Shorter conservative take on Obama's response to the imminent financial collapse

I don't know, but I suspect that Republicans think we Obama-voters are thinking this about the collapse of AIG and Lehman brothers:

I can't wait until President-for-life Hussein Obama X puts these people all up against the wall and expropriates their funds to pay for slave reparations.

As Atrios explains, we're heading towards a drastic financial situation. John McCain's response to the imminent collapse of the 18th largest corporation in the world is to claim that the fundamentals of the economy are strong. Obama knows that they aren't and haven't been for some time now. George Bush juiced the system to win reelection in 2004, and prolonged the housing bubble to try to retain his congressional majorities. Allowing the bubble to deflate earlier would've been more responsible, since it could've been done in a controlled way, but that would've meant accepting that the Bush economic policy had failed.

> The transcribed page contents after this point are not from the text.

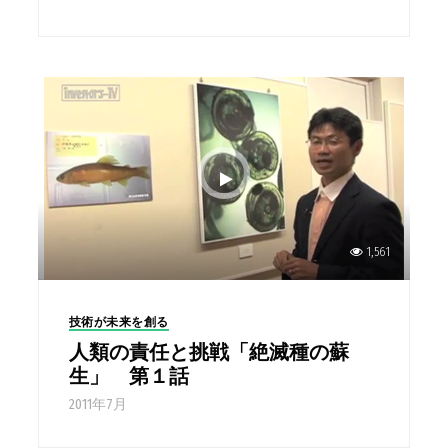
1,561
技術が未来を創る
人類の責任と挑戦「絶滅種の蘇
生」 第１話
2011年7月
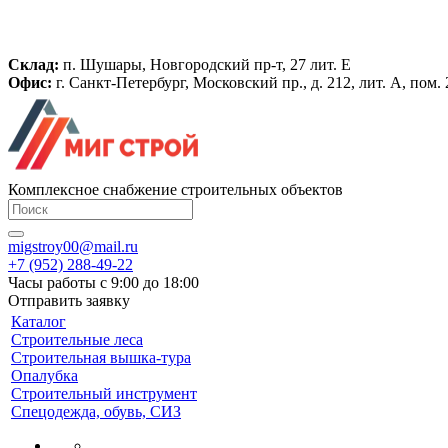
Склад:
п. Шушары, Новгородский пр-т, 27 лит. Е
Офис:
г. Санкт-Петербург, Московский пр., д. 212, лит. А, пом
Комплексное снабжение строительных объектов
migstroy00@mail.ru
+7 (952) 288-49-22
Часы работы с 9:00 до 18:00
Отправить заявку
Каталог
Строительные леса
Строительная вышка-тура
Опалубка
Строительный инструмент
Спецодежда, обувь, СИЗ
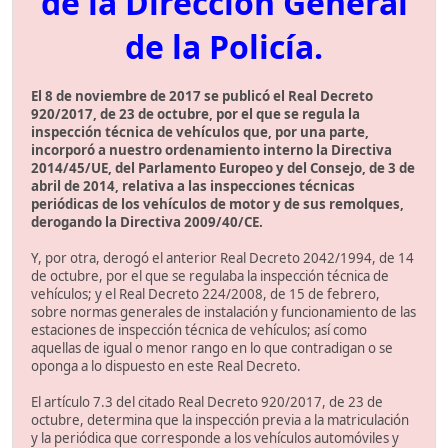
de la Dirección General
de la Policía.
El 8 de noviembre de 2017 se publicó el Real Decreto
920/2017, de 23 de octubre, por el que se regula la
inspección técnica de vehículos que, por una parte,
incorporó a nuestro ordenamiento interno la Directiva
2014/45/UE, del Parlamento Europeo y del Consejo, de 3 de
abril de 2014, relativa a las inspecciones técnicas
periódicas de los vehículos de motor y de sus remolques,
derogando la Directiva 2009/40/CE.
Y, por otra, derogó el anterior Real Decreto 2042/1994, de 14
de octubre, por el que se regulaba la inspección técnica de
vehículos; y el Real Decreto 224/2008, de 15 de febrero,
sobre normas generales de instalación y funcionamiento de las
estaciones de inspección técnica de vehículos; así como
aquellas de igual o menor rango en lo que contradigan o se
oponga a lo dispuesto en este Real Decreto.
El artículo 7.3 del citado Real Decreto 920/2017, de 23 de
octubre, determina que la inspección previa a la matriculación
y la periódica que corresponde a los vehículos automóviles y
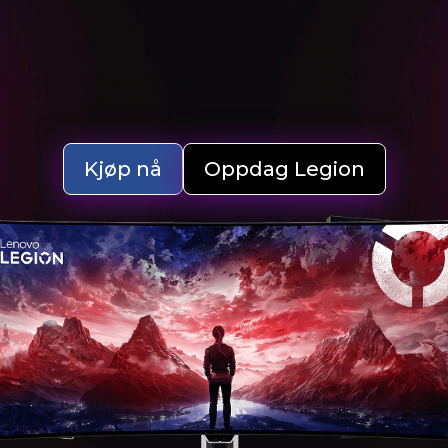
Kjøp nå
Oppdag Legion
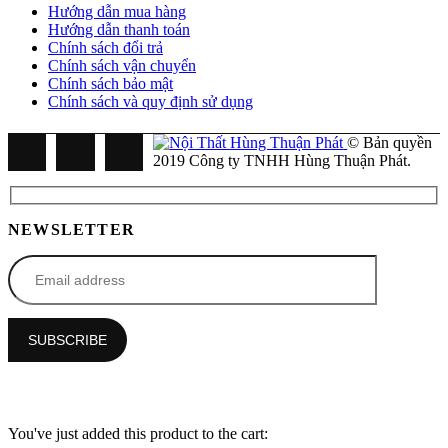
Hướng dẫn mua hàng
Hướng dẫn thanh toán
Chính sách đổi trả
Chính sách vận chuyển
Chính sách bảo mật
Chính sách và quy định sử dụng
© Bản quyền
2019 Công ty TNHH Hùng Thuận Phát.
NEWSLETTER
You've just added this product to the cart:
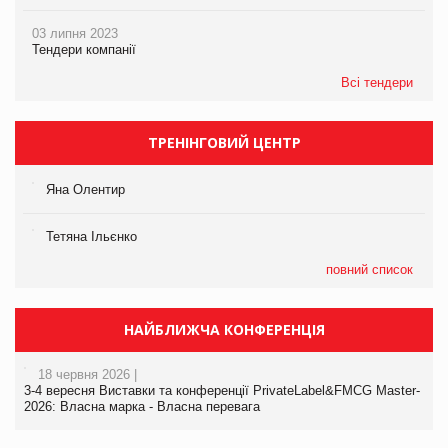
03 липня 2023
Тендери компанії
Всі тендери
ТРЕНІНГОВИЙ ЦЕНТР
Яна Олентир
Тетяна Ільєнко
повний список
НАЙБЛИЖЧА КОНФЕРЕНЦІЯ
18 червня 2026 |
3-4 вересня Виставки та конференції PrivateLabel&FMCG Master-
2026: Власна марка - Власна перевага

So instead, Republicans propped up a collapsing bubble with unwise policies, aided and abetted by financial industry lobbyists. Interestingly, those lobbyists compose most of John McCain's senior campaign staff, as well as his economic advisors.

There are a few Republicans who see how this could backfire on McCain, but I don't think they get the depths of the problem. It isn't just that McCain is inextricably linked to the very people who got us into this mess, nor that he denies that there's a mess (heck, he's still got 11-14 houses, so how bad can it be?). No the problem comes from Social Security.

In the wake of the roaring economic growth of the Clinton years, a lot of conservatives thought they could destroy FDR's legacy by privatizing Social Security. Let people invest their own money, and you divert funds away from the fund which pays current retirees, so that people would be afraid that the system wouldn't exist any more, and would therefore invest as much as possible in stocks, until there was no Social Security fund left, and retirees could go back to the salad days of the Great Depression, when retirement doomed you to poverty and starvation.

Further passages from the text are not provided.